While I was waiting for Gainspan’s answer, I studied the PD algorithm in order to control Ball-E’s balance and I coded a function that should (if I didn’t make any mistake) make Ball-E keep its balance. We will only be able to test it on Wednesday when we receive the external motor control card.

Matthieu Tardivon

Our Gumstix is working on our own expansion board :)

That’s it, after some problems with the power supply and the SYSEN signal, our Gumstix is finally working on our expansion board and we succeed to ssh through the wifi on it.


Now we have to make work the gpio communication between the gumstix and the fpga (mainly for the jtag) to validate the proper functionning of the board and the fpga. Then we will try to hack the gpmc protocol to make it work without the CS (next to our nCS0 issue).


Ball-E’s new PSSCs

Through yesterday’s presentation and teachers’ comments, we have defined our new Project Specific Success Criteria.

Here they are :

Work Manager Deadline
Kalman filter working Otilia 04/24/2012
Complementary filter working Pierre-Hugues 04/24/2012
ADC to measure battery level working Scott 04/28/2012
Zigbee working Otilia 04/28/2012
Wi-fi working Matthieu 04/24/2012
H bridges Pierre-Hugues 04/23/2012
Motors’ piloting Pierre-Hugues 04/24/2012
Fixing PCB/IMU/Batteries Matthieu 04/25/2012
Cooling circuit Mattthieu 04/25/2012
Ball-E is standing Scott 04/27/2012
Ball-E moves the way we want Scott 05/02/2012
We can pilot Ball-E with an Android smartphone Matthieu 05/04/2012

Yesterday, I also managed to make the leds blink on our Ball-E board, let’s begin the Wi-fi !

Matthieu Tardivon

SaMora’s PCB


This week, I worked on the basis station’s PCB design. It’s difficult because I had many compatibility problems. We will not make the captors’s PCBs. So, our basis station should be compatible. For exemple, I should choose the transceiver CAN in term of theses on the captor’s stations. I had chosen wifi module : the GS1011MIE. (http://fr.farnell.com/gainspan/gs1011mie-smp/module-wifi-w-int-pa-ant-con/dp/2077376) and the ethernet module. I finished the pinout of STM32F207VET6. It’s very difficult to choose goods components but it’s very interesting because I can see little differences between two components and I try to see why one is more adapted than each others.

The next week I will try to route the PCB.

Best regards,

Guillaume for SaMoRa team

Rose Ace : My computer is running at 1000rpm

Today we make an experiment with the Gumstix. Our problem was to know if in turning at 1000rpm in a ventilator the WiFi will work correctly.

The first was to get a wireless power source to the Gumstix.

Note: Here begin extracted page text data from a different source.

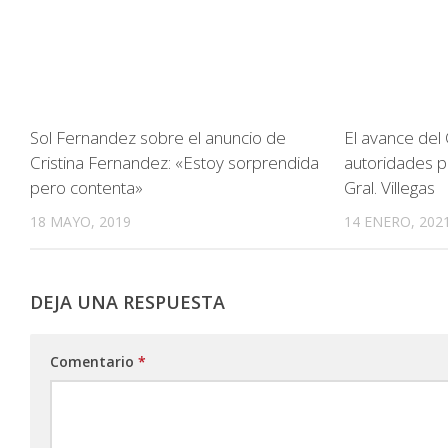
Sol Fernandez sobre el anuncio de
El avance del 
Cristina Fernandez: «Estoy sorprendida
autoridades po
pero contenta»
Gral. Villegas
18 MAYO, 2019
14 ENERO, 202
DEJA UNA RESPUESTA
Comentario
*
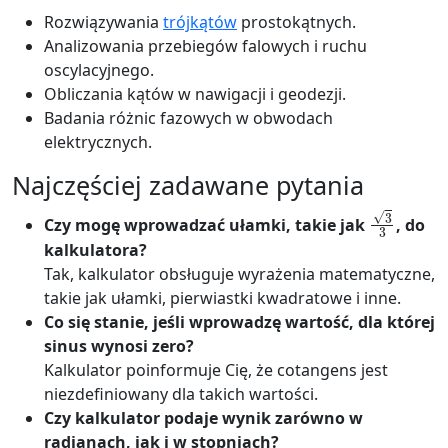
Rozwiązywania
trójkątów
prostokątnych.
Analizowania przebiegów falowych i ruchu
oscylacyjnego.
Obliczania kątów w nawigacji i geodezji.
Badania różnic fazowych w obwodach
elektrycznych.
Najczęściej zadawane pytania
3
3
Czy mogę wprowadzać ułamki, takie jak
, do
kalkulatora?
Tak, kalkulator obsługuje wyrażenia matematyczne,
takie jak ułamki, pierwiastki kwadratowe i inne.
Co się stanie, jeśli wprowadzę wartość, dla której
sinus wynosi zero?
Kalkulator poinformuje Cię, że cotangens jest
niezdefiniowany dla takich wartości.
Czy kalkulator podaje wynik zarówno w
radianach, jak i w stopniach?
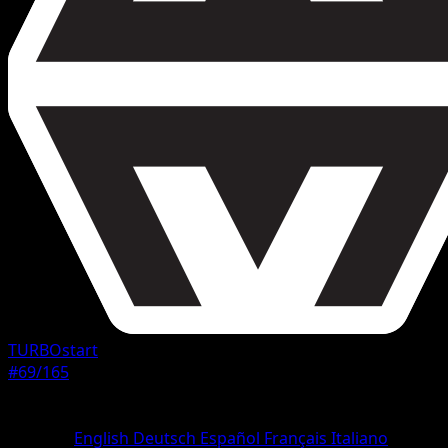
TURBOstart
#69/165
Seltenheit
Ungewöhnlich
Sprache
English
Deutsch
Español
Français
Italiano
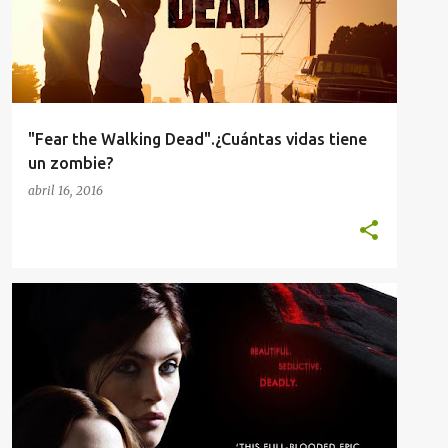
"Fear the Walking Dead".¿Cuántas vidas tiene
un zombie?
abril 16, 2016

We got a lot of problems with that. First of all, the power connector of our Tobi expansion board is damaged (thanks to Copterix :o ) which cause a lot of reboot at any movement… We solved this with a lot of gaffer.

Secondly our hacked connector (with sticky tape) for the battery was not very well either and caused some trouble. Thanks to the PACT project which order a lot more than necessary 9V battery connector we improved our power line.

And last problem for the power, our board was rebooting in loop before we had a chance to login in… Simple problem but hard to guess, our battery didn’t deliver enough current. It was easily solved with a second battery in parallel.

Now, add a lot of gaffer to secure into place the batteries, the Gumstix and the antenna and we’re ready.

Of course, Murphy’s law requires, at this exact time the Gumstix decide to no longer properly boot and the WiFi to stop working. But with a little of black magic that finally worked and we have done our tests.


Our ventilator was missing of power and can’t get to its maximum speed (~1100rpm) with our board mounted on it (we could do better with a better balancing of the weight). But at the speed that we reach we succeed to had no loss of bandwidth (to confirm with a faster ventilator) which is a good news.

The bad news is that even placed on a table at 20cm from the computer we can’t do better than 1.5MB/s of transfer rate in WiFi (and 3MB/s in ethernet…) which is some kind of disappointing.